▶ PROBLEM TO SOLVE: Transcribe all of the data exactly. Images stay out.

(DATA PROVIDED begins)

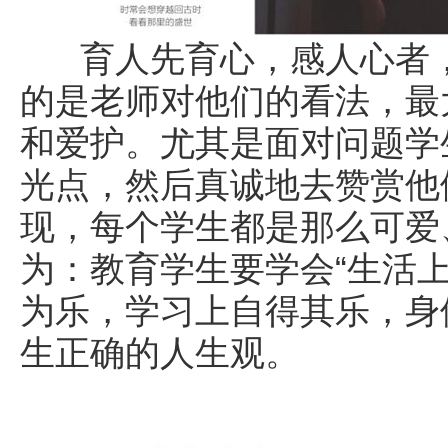
育人先育心，感人心者，
的是老师对他们的看法，最
和爱护。尤其是面对问题学
光点，然后真诚地去赞赏他
现，每个学生都是那么可爱
为：教育学生要学会“生活
为乐，学习上自得其乐，身
生正确的人生观。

(DATA PROVIDED ends)

▶ THE COMPLETED TASK:
育人先育心，感人心者，
的是老师对他们的看法，最
和爱护。尤其是面对问题学
光点，然后真诚地去赞赏他
现，每个学生都是那么可爱
为：教育学生要学会“生活
为乐，学习上自得其乐，身
生正确的人生观。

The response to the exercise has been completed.